The Unexpected Fruit That Does Wonders For Tenderizing Beef

You don't always have to buy expensive cuts of meat to enjoy a delicious beef dish. There are several ways to tenderize those cheaper cuts so they turn out just as tender and juicy as their pricey counterparts. One common method to do this is marinating the beef with fruits like pineapple, papaya, and figs. But did you know you can also use pears to tenderize beef?

If you're familiar with Asian cuisine (especially Korean dishes), then the idea of using pears might not come as a big surprise. Korean barbecued beef — like Galbi (Korean-style short ribs) and Bulgogi — is traditionally prepared by marinating the meat in crushed pears among other ingredients. Apart from tenderizing, the pear also enhances the flavor of the meat with its sweet notes. Once you add the fruit, you can do away with sugar and still create that signature sweet flavor Korean barbecue beef is known for.

Korean recipes typically use Asian pears (also known as Korean or apple pear). It's quite distinct from the other varieties of this fruit, as it's shaped more like an apple and has an unexpected crunchy texture that contrasts the soft flesh of most pears. That said, you can use any other type of pears to tenderize your beef, including the more popular Bartlett.

The science behind pear's meat-tenderizing abilities

All fruits used as meat tenderizers work in a similar way to transform tough cuts into tender servings. But we first need to appreciate the structure of the meat in order to understand the science behind the tenderization process. Meat is made up of muscle fibers and connective tissues that link the fibers to each other and various bundles of muscles to adjacent bones. All these fibers and tissues are made up of proteins and are what maintain the meat's structure. So to make beef softer, you need to break down the proteins or muscle fibers.
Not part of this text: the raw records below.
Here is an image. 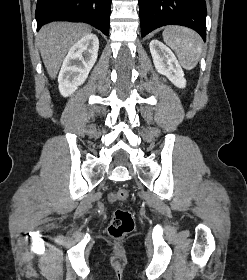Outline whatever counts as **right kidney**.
Masks as SVG:
<instances>
[{"label":"right kidney","mask_w":247,"mask_h":280,"mask_svg":"<svg viewBox=\"0 0 247 280\" xmlns=\"http://www.w3.org/2000/svg\"><path fill=\"white\" fill-rule=\"evenodd\" d=\"M98 49V37L92 33L82 37L70 48L58 76L62 96L68 97L85 82L97 60Z\"/></svg>","instance_id":"1"}]
</instances>
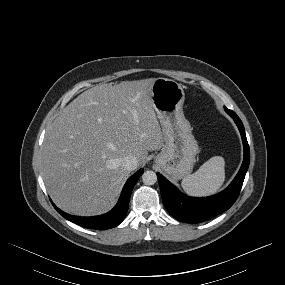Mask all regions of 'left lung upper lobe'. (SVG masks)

In the case of using fruits to tenderize meat, the protein breakdown is caused by proteolytic enzymes found in the raw fruits. Pears carry a cysteine protease that plays this role. Similar protease enzymes are also found in other fruits under different names — such as bromelain in pineapple, actinidin in kiwi, amylases in mango, and papain in papaya.

How to tenderize beef using pears

The process of tenderizing beef using pears involves marinating the meat before cooking. Begin by purchasing fresh pears — avoid using heat-treated or canned fruit since they are exposed to high heat during processing, which can denature the enzymes and prevent them from functioning as required. Wash the fruits and prepare them by either finely dicing, pureeing, or blending them into a paste-like consistency. Alternatively, after blending, you can strain and collect the juice and discard the pulp.

Now put the pureed pear or juice in a mixing bowl and add all other marinade ingredients (if using) before adding the beef. Remember to slice the beef very thinly before marinating because it increases the surface area of the meat and allows the marinade to penetrate the beef much better. Mix well so every surface of the beef is coated in the marinade or pear puree. Pop in the refrigerator and leave to marinade for a few hours. Depending on how tough the meat is and the size, you can marinade for three to 24 hours. After the marination time is over, remove the beef from the marinade and cook it as usual, either in a pan on the stovetop, on the grill, or roast in the oven. Get ready to enjoy the juiciest and most tender beef yet.